Most web pages are full of symbols that invite the user to roll over, click on, or interact with the screen in some predictable manner. Most of us recognize the desktop trashcan as a place to delete files, for instance. We know that if we click on the envelope, we’ll find email and that if we click on the little house, we’ll return to the home page. It is because we have a common experience with these symbolic conventions that we are able to communicate easily and effectively with each other online.

The Big Picture

On the broadest scale, we can interpret the basic design of a site and the navigation symbols it uses as a reflection of how much thought and consideration its designers have given to the audience. Good, navigable design says to users that professional developers have considered their needs from the start. Cluttered, confusing design might very well indicate lack of attention to the intended audience and, however unfairly, also convey amateurism, laziness or just plain sloppiness. All of these signals create a lack of user confidence in the site.

The Smallest Detail

Web users also interpret the little details. For instance, if a page contains “previous page” and “next page” icons at the end of the text, then a click on that icon should take users where they expect to go.
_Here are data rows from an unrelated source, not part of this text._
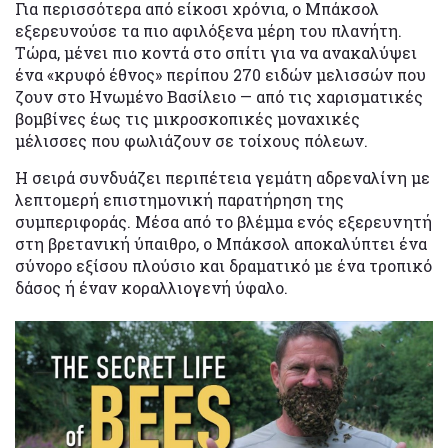
Για περισσότερα από είκοσι χρόνια, ο Μπάκσολ
εξερευνούσε τα πιο αφιλόξενα μέρη του πλανήτη.
Τώρα, μένει πιο κοντά στο σπίτι για να ανακαλύψει
ένα «κρυφό έθνος» περίπου 270 ειδών μελισσών που
ζουν στο Ηνωμένο Βασίλειο — από τις χαρισματικές
βομβίνες έως τις μικροσκοπικές μοναχικές
μέλισσες που φωλιάζουν σε τοίχους πόλεων.
Η σειρά συνδυάζει περιπέτεια γεμάτη αδρεναλίνη με
λεπτομερή επιστημονική παρατήρηση της
συμπεριφοράς. Μέσα από το βλέμμα ενός εξερευνητή
στη βρετανική ύπαιθρο, ο Μπάκσολ αποκαλύπτει ένα
σύνορο εξίσου πλούσιο και δραματικό με ένα τροπικό
δάσος ή έναν κοραλλιογενή ύφαλο.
Broken or excessive links and unfamiliar symbols frustrate users and encourage them to leave the page.

Putting It All Together

It is therefore crucial for web designers to carefully plan every symbol on a site to convey exact meaning to users and to provide accurate, speedy navigation in the process.

Thoughtful use of symbols will make the users’ experience a positive and transparent one that does not require them to think about technology to find what information they seek.